The standard is effective for fiscal years beginning after December 15, 2018, including interim periods within those fiscal years, which means that it will be effective for us in the first quarter of our fiscal year beginning August 1, 2019. Early adoption is permitted.

This standard is required to be adopted using a modified retrospective approach. We are currently evaluating the impact of our pending adoption of ASU 2016-02 on our consolidated financial statements.
Revenue Recognition - In May 2014 the FASB issued ASU 2014-09, “Revenue from Contracts with Customers (Topic 606),” and in August 2015 the FASB issued ASU 2015-14, “Revenue from Contracts with Customers (Topic 606): Deferral of the Effective Date,” which defers the effective date of ASU 2014-09 by one year. This new standard supersedes nearly all existing revenue recognition guidance under U.S. GAAP. The core principle of the standard is to recognize revenues when promised goods or services are transferred to customers in an amount that reflects the consideration that is expected to be received for those goods or services.
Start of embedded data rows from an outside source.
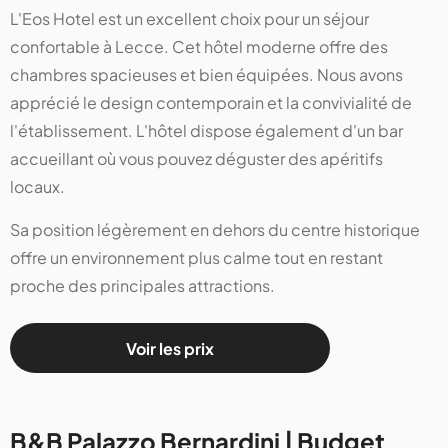
L'Eos Hotel est un excellent choix pour un séjour
confortable à Lecce. Cet hôtel moderne offre des
chambres spacieuses et bien équipées. Nous avons
apprécié le design contemporain et la convivialité de
l'établissement. L'hôtel dispose également d'un bar
accueillant où vous pouvez déguster des apéritifs
locaux.
Sa position légèrement en dehors du centre historique
offre un environnement plus calme tout en restant
proche des principales attractions.
Voir les prix
B&B Palazzo Bernardini | Budget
The standard defines a five step process to achieve this core principle and, in doing so, it is possible that more judgment and estimates may be required within the revenue recognition process than is required under present U.S. GAAP. These may include identifying performance obligations in the contract, estimating the amount of variable consideration to include in the transaction price, and allocating the transaction price to each separate performance obligation. The standard also requires additional disclosure about the nature, amount, timing and uncertainty of revenue and cash flows arising from customer contracts, including significant judgments and changes in judgments.
  
The standard is effective for reporting periods beginning after December 15, 2017, which means that it will be effective for us in the first quarter of our fiscal year beginning August 1, 2018. Early adoption one year prior to the required effective date is permitted.
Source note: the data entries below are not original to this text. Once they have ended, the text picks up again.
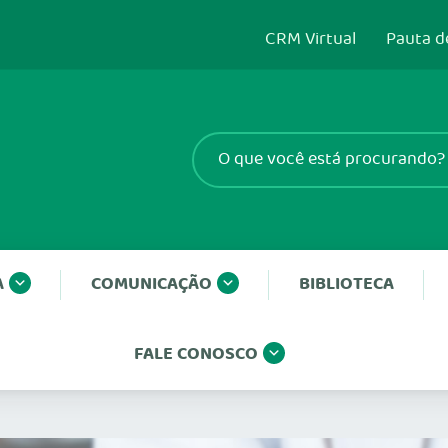
CRM Virtual
Pauta d
A
COMUNICAÇÃO
BIBLIOTECA
FALE CONOSCO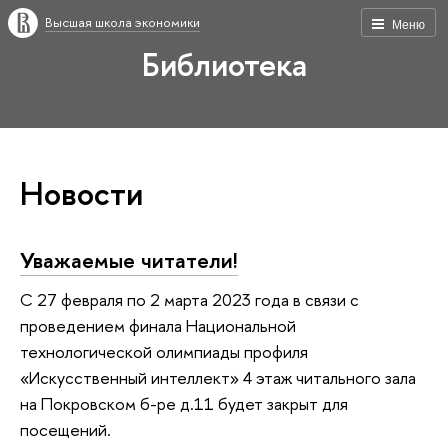
Высшая школа экономики
Меню
Библиотека
Новости
Уважаемые читатели!
С 27 февраля по 2 марта 2023 года в связи с
проведением финала Национальной
технологической олимпиады профиля
«Искусственный интеллект» 4 этаж читального зала
на Покровском б-ре д.11 будет закрыт для
посещений.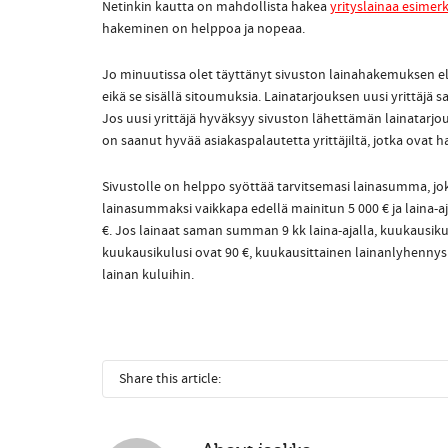
Netinkin kautta on mahdollista hakea
yrityslainaa esimer
hakeminen on helppoa ja nopeaa.
Jo minuutissa olet täyttänyt sivuston lainahakemuksen eli 
eikä se sisällä sitoumuksia. Lainatarjouksen uusi yrittäjä
Jos uusi yrittäjä hyväksyy sivuston lähettämän lainatarjo
on saanut hyvää asiakaspalautetta yrittäjiltä, jotka ovat h
Sivustolle on helppo syöttää tarvitsemasi lainasumma, joka 
lainasummaksi vaikkapa edellä mainitun 5 000 € ja laina-aj
€. Jos lainaat saman summan 9 kk laina-ajalla, kuukausikul
kuukausikulusi ovat 90 €, kuukausittainen lainanlyhennys 
lainan kuluihin.
Share this article: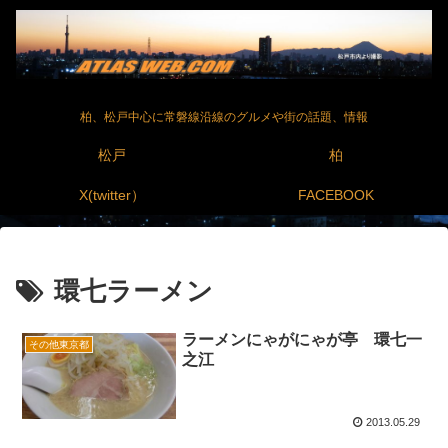
柏、松戸中心に常磐線沿線のグルメや街の話題、情報
松戸
柏
X(twitter）
FACEBOOK
環七ラーメン
ラーメンにゃがにゃが亭 環七一
その他東京都
之江
2013.05.29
The standard allows adoption using either of two methods: (i) retrospective to each prior reporting period presented, with the option to elect certain practical expedients; or (ii) retrospective with the cumulative effect of initially applying the standard recognized at the date of initial application and providing certain additional disclosures. We are currently evaluating the impact of our pending adoption of ASU 2014-09 on our consolidated financial statements.